To see an expanded version, right-click and select ‘open link in new tab’. The indices show the performance of a currency vs a G8 Forex basket. Indicators are available to use these measures via Tradingview and MT4.


The North American currencies (USD, CAD) found strong buy-side flows since the last European session. The British Pound is still the best performing currency over the last week though, even if the structural resistance faced at an index level disallowed further progress. This hidden resistance, unless monitoring the GBP index, won’t be noticeable! Meanwhile, the two currencies most punished remain the Euro and the New Zealand Dollar. Holding short-side JPY exposure has not paid off despite the buoyant behavior of global stocks. AUD and CHF are in wait-and-see mode.

In my video analysis below I use concepts taught in the brand new Academy website such as momentum, volatility measures and market structures to come up with the daily outlook in the currency market.


The single currency remains outright bearish. To put things into perspective, the Euro has been sold in 9 out of the last 10 sessions. The losses have accelerated the moment that a sticky area of support was cleared. Remember that these equally-weighted FX indices studied are a formidable tool to evaluate the technical merits that a particular currency enjoys to appreciate or depreciate in different time horizons. By breaking through the support the chart above exhibits, the odds were stacked in favor of a sell-side continuation. The next clear target is the 100% measured move.

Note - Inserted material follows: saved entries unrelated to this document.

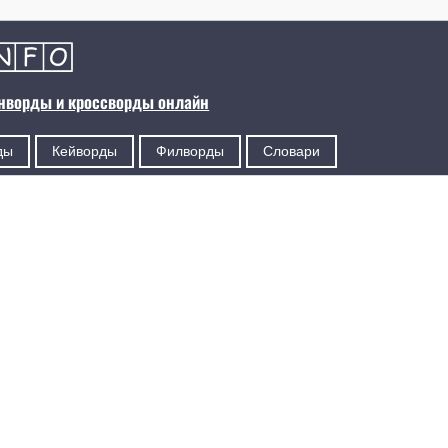
анворды и кроссворды онлайн
ды
Кейворды
Филворды
Словари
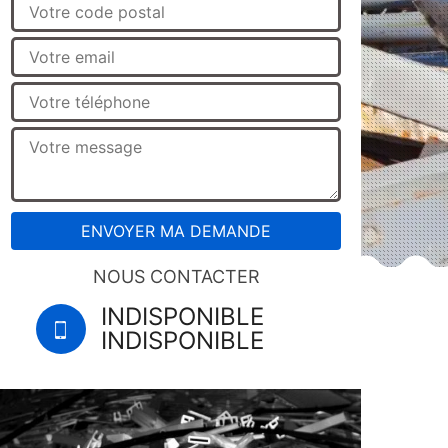
NOUS CONTACTER
INDISPONIBLE
INDISPONIBLE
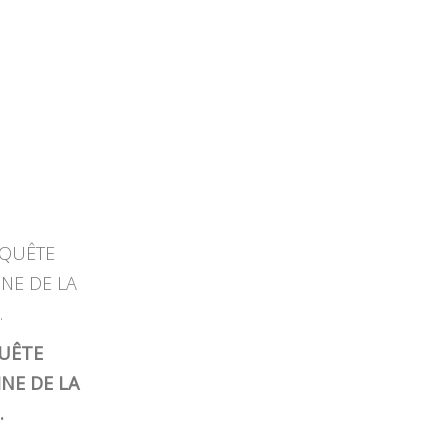
UÊTE
NE DE LA
.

The Sterling saw further buy-side flows in early London only to peter out such exuberant momentum by the time the North American flows made their way in. If you hung onto gains in the Pound, the smart move would have been to start dialing down the exposure at the macro structural resistance so neatly represented through the purple area. If we can historically document, as we in fact do, that the Sterling has been struggling so respectively around this area, and in light of such an overextension from the previous balance area (over 1.3% appreciation), the chances are that considerable profit taking will be seen.  The overall stance is still bullish nonetheless.


The USD, after briefly sitting at a key area of support, a strong wave of demand kicked in through the London session, which is not surprising given the significance of this area. As stated during yesterday’s report, “I can’t help but anticipate near term buy-side flows; hence, anyone looking to short the USD into this area is asking for trouble.” Fast forward, the US Dollar has now regained its central ‘mean’ line and it looks ready to keep auctioning higher.


I am running long exposure in the CAD following a commanding bullish outside bar reversal through the London session. Such sudden gyration led the CAD to re-take the control ‘mean’ line. The index has now cleared its 2021 peak, which leads me to believe that the outlook has now strengthened. In other words, the currency finds itself in an excellent technical context for further follow through to the tune of 0.2% appreciation from the last US close candle. Why this % movement you may be asking? That would structurally coincide with a strong SR flip from last December.


The sell-side bias in the Japanese Yen no longer is justifiable after 2 days of stagnation. The grey vertical line above exhibits the entry level. As one can notice, we never got out of second gear. The moment the trigger line in the bottom window turned bullish, that was the time to bail out of the position. I am sitting out any exposure for the time being as even if the Yen has regained its control ‘mean’ line, the majority of metrics stay bearish, which suggest that any upside momentum is lacking the technical backing I’d like to see when we cross this vicinity.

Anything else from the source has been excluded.